"I thought we were better than that."
So said a co-worker, after I asked her about her response to Osama bin Laden's death. We were both feeling queasy about the World Cup-type celebrations of a human being's death--even if that human being is not only responsible for the deaths of thousands he called infidel, but also unrepentant.
I don't think we're better than that. I do think there's a very human need to find closure- to the shock and pain and grief of 9/11, of two endless wars, of a floundering world economy--wherever we can. I'm thinking about that photograph of the sailor and a nurse passionately kissing in Times Square on V-J day in 1945. That was the end to a war that had gone on too long and claimed so many lives. Their joy at having the rest of their lives ahead of them is palpable. Osama's death might just be the end of a life that must have been devoid of joy. Not the end of a movement, or of violence.
For many who were directly affected by 9/11, Osama's death is something to celebrate.
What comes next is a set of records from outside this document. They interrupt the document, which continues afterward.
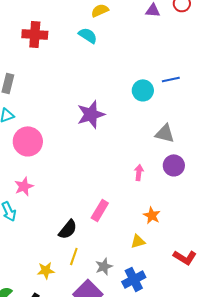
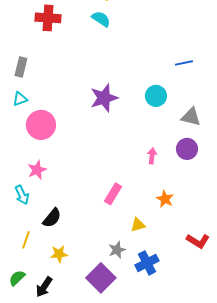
cyan circle: (143, 90) -> (156, 96), moved
gray triangle: (165, 133) -> (191, 117), moved
black semicircle: (68, 229) -> (52, 218), moved
yellow triangle: (138, 241) -> (138, 225), moved
yellow line: (74, 256) -> (26, 240), moved

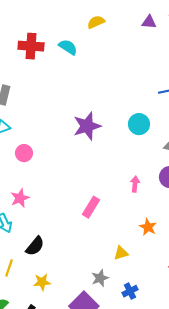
cyan semicircle: (101, 19) -> (68, 47), moved
pink circle: (41, 125) -> (24, 153), size x0.6
pink rectangle: (113, 194) -> (91, 207), moved
blue cross: (147, 263) -> (130, 291), size x0.7

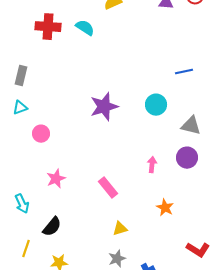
pink star: (20, 198) -> (56, 179), moved
pink rectangle: (91, 207) -> (108, 188), turned -70
yellow triangle: (121, 253) -> (120, 229), moved

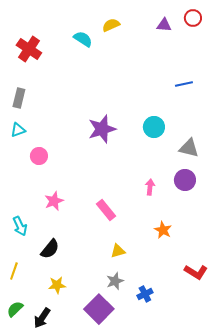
red cross: (48, 27) -> (29, 49), moved, turned 30
cyan semicircle: (85, 28) -> (83, 39), moved
blue line: (184, 72) -> (184, 84), moved
yellow line: (26, 249) -> (14, 271), moved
On the front page of our community's local newspaper, there was a photo of a young soldier who had lost his eye in Iraq. Can anyone truly blame him for being happy about the death of someone whose actions declared war on our country? Can anyone blame 9/11 survivors?
Osama clearly hated life. He was exiled from his own country. After 9/11 he was forced into hiding, basically imprisoning himself in maximum security. What kind of life could he have lived under these conditions?
I do think we can be better than this. And it's up to those of us who are committed to what Chogyam Trungpa Rinpoche calls the path of sanity and openness to live like we mean it.